===== PROVIDED MATERIAL

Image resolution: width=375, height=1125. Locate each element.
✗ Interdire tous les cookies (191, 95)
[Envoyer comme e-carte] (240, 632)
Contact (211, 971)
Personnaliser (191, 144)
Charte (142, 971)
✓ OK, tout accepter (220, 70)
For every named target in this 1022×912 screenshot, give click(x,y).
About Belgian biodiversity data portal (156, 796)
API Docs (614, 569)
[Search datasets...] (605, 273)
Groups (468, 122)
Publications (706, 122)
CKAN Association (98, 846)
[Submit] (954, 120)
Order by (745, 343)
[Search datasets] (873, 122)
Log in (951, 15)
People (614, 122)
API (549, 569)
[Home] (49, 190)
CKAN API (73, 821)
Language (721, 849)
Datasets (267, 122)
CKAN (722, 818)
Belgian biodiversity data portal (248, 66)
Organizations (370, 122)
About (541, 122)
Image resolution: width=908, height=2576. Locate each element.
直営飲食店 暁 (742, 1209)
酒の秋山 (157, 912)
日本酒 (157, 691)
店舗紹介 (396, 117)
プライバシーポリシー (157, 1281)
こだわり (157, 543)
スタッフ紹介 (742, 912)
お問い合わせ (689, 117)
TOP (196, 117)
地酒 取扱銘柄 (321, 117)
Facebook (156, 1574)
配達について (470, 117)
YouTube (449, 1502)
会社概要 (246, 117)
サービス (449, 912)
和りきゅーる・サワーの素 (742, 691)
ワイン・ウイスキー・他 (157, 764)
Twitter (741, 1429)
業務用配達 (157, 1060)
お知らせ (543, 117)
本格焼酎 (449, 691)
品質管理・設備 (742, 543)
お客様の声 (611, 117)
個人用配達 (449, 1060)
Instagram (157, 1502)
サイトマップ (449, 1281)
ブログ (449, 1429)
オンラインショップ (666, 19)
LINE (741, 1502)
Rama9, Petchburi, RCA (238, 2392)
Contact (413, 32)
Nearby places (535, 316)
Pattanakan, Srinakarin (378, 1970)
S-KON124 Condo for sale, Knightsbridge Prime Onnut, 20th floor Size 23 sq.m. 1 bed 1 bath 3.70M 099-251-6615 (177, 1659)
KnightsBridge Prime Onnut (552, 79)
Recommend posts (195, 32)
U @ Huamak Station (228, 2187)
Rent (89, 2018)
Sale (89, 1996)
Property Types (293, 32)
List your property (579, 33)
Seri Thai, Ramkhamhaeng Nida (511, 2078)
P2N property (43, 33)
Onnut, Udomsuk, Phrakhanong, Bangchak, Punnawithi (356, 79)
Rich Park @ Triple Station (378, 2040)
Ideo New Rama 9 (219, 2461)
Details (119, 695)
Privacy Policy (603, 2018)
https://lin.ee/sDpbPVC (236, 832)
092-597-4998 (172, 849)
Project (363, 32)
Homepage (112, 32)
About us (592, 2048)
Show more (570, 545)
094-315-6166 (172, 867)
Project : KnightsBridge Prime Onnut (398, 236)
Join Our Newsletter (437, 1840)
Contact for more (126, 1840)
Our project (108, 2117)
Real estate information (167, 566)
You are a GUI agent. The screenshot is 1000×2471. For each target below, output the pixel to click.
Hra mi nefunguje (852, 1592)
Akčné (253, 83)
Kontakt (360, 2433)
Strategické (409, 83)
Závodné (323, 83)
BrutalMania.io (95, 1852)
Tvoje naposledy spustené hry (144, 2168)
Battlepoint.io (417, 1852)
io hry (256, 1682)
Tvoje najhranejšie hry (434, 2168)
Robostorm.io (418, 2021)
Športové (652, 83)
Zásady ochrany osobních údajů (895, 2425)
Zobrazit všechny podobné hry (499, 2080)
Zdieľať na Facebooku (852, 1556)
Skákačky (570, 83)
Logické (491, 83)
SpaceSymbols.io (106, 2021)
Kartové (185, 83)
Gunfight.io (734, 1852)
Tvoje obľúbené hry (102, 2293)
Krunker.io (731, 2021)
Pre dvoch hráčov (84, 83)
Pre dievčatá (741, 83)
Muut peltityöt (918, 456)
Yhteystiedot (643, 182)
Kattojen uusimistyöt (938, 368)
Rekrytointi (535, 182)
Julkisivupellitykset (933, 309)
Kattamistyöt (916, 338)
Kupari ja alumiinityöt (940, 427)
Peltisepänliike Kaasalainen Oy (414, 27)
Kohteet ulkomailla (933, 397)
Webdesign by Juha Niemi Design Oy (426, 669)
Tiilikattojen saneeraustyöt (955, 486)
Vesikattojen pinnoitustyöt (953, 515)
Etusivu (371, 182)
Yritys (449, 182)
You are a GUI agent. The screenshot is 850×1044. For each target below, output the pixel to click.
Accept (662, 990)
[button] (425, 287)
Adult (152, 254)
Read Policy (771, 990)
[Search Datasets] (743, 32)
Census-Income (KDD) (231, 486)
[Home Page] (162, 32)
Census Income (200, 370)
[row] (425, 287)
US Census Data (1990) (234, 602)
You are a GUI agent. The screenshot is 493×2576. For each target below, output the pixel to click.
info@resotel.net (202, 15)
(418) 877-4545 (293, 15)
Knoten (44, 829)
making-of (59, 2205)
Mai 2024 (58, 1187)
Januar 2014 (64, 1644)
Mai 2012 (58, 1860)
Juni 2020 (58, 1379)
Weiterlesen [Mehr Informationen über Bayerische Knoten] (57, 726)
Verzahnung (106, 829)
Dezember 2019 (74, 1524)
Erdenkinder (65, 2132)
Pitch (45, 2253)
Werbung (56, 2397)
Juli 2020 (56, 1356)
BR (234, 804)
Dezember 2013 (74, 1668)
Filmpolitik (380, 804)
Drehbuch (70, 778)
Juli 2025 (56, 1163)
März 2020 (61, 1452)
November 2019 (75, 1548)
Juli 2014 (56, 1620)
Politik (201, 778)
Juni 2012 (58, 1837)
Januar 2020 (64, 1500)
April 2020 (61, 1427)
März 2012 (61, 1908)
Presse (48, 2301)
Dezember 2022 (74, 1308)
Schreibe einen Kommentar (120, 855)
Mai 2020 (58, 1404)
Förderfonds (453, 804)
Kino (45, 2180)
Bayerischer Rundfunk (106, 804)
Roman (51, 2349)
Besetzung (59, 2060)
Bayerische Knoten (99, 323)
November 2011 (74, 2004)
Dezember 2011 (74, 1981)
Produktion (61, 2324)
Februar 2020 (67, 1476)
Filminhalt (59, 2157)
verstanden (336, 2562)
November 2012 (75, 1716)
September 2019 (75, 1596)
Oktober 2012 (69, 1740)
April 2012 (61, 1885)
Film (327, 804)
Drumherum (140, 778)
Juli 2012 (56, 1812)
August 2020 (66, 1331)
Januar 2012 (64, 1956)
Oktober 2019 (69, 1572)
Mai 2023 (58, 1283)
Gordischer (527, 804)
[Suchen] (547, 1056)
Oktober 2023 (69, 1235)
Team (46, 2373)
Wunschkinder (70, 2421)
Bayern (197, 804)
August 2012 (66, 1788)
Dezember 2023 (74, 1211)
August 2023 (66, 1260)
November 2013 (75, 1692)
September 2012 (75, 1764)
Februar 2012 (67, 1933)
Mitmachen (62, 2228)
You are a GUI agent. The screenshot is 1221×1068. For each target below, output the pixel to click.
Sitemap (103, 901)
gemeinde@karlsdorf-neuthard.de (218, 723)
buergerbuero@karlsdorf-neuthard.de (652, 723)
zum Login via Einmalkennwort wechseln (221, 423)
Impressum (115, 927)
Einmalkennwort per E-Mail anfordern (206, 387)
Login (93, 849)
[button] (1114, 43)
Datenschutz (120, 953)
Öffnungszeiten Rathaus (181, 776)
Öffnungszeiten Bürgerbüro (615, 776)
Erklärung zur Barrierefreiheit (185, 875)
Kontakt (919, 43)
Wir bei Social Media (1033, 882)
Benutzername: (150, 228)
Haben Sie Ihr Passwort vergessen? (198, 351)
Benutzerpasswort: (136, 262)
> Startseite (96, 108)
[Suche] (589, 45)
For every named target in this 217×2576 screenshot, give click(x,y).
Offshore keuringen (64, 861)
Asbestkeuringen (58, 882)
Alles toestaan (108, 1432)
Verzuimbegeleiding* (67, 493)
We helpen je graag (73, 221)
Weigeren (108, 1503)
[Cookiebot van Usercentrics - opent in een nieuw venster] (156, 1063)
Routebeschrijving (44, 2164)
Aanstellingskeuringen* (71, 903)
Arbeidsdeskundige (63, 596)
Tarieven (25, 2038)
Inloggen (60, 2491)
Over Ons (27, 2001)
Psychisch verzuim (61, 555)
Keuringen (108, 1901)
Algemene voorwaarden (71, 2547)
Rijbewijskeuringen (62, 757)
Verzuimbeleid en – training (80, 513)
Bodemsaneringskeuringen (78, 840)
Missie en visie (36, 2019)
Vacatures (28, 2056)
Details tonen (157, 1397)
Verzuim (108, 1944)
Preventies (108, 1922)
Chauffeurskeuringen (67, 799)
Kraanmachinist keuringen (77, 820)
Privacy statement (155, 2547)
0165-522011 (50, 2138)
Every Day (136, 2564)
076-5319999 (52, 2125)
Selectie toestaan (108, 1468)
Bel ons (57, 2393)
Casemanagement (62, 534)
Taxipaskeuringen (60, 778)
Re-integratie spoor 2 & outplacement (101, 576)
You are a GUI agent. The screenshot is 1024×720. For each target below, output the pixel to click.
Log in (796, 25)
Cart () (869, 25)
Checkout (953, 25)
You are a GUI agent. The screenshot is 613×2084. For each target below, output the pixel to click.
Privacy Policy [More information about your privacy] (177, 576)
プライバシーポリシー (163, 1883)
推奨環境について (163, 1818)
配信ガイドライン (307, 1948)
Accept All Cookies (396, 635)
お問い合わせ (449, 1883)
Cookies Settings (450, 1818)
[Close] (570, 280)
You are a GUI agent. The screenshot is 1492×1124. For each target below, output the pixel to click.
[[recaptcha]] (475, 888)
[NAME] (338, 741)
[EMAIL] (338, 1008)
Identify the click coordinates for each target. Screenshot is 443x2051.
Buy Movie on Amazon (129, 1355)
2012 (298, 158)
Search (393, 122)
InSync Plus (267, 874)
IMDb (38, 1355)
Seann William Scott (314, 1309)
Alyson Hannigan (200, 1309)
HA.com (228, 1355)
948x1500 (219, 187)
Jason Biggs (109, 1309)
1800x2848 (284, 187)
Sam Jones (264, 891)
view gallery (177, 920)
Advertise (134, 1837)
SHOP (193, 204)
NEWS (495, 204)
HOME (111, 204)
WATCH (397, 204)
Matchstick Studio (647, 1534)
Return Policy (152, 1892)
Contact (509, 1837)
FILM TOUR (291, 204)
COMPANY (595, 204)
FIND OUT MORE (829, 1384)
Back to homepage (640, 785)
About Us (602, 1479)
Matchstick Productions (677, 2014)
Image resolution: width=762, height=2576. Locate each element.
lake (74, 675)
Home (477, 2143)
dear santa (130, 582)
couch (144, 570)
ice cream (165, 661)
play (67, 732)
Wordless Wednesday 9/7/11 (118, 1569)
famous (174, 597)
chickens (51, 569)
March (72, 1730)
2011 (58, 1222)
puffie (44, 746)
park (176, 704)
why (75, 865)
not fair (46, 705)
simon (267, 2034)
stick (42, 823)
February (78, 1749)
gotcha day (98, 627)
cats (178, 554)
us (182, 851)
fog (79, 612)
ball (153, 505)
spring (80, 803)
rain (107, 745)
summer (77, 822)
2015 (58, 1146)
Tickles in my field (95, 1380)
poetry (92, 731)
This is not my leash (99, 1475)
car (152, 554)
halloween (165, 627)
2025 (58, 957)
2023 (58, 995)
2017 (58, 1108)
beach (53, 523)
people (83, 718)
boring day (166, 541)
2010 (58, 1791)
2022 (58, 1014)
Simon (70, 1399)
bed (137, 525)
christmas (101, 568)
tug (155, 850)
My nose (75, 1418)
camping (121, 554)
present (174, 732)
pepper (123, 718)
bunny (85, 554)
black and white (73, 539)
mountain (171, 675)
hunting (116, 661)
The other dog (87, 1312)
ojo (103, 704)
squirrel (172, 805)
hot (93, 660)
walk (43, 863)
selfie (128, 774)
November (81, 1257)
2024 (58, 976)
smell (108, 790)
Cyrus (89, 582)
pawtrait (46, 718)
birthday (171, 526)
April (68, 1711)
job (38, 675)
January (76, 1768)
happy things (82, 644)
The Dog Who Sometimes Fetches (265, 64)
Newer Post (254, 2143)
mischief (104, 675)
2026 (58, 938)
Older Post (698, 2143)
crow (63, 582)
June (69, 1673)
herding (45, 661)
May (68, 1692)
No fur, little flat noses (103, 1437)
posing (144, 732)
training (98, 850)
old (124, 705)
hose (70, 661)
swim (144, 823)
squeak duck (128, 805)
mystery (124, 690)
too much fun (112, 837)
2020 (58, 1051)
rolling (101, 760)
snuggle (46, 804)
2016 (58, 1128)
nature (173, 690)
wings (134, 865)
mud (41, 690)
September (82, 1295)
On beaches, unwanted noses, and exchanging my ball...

==========

ACTIVITY — Please reply with an exact copy of the lines above, starting at the first and ending at the line that holds "For every named target in this 1022×912".

ANSWER SECTION —
Image resolution: width=375, height=1125. Locate each element.
✗ Interdire tous les cookies (191, 95)
[Envoyer comme e-carte] (240, 632)
Contact (211, 971)
Personnaliser (191, 144)
Charte (142, 971)
✓ OK, tout accepter (220, 70)
For every named target in this 1022×912 screenshot, give click(x,y).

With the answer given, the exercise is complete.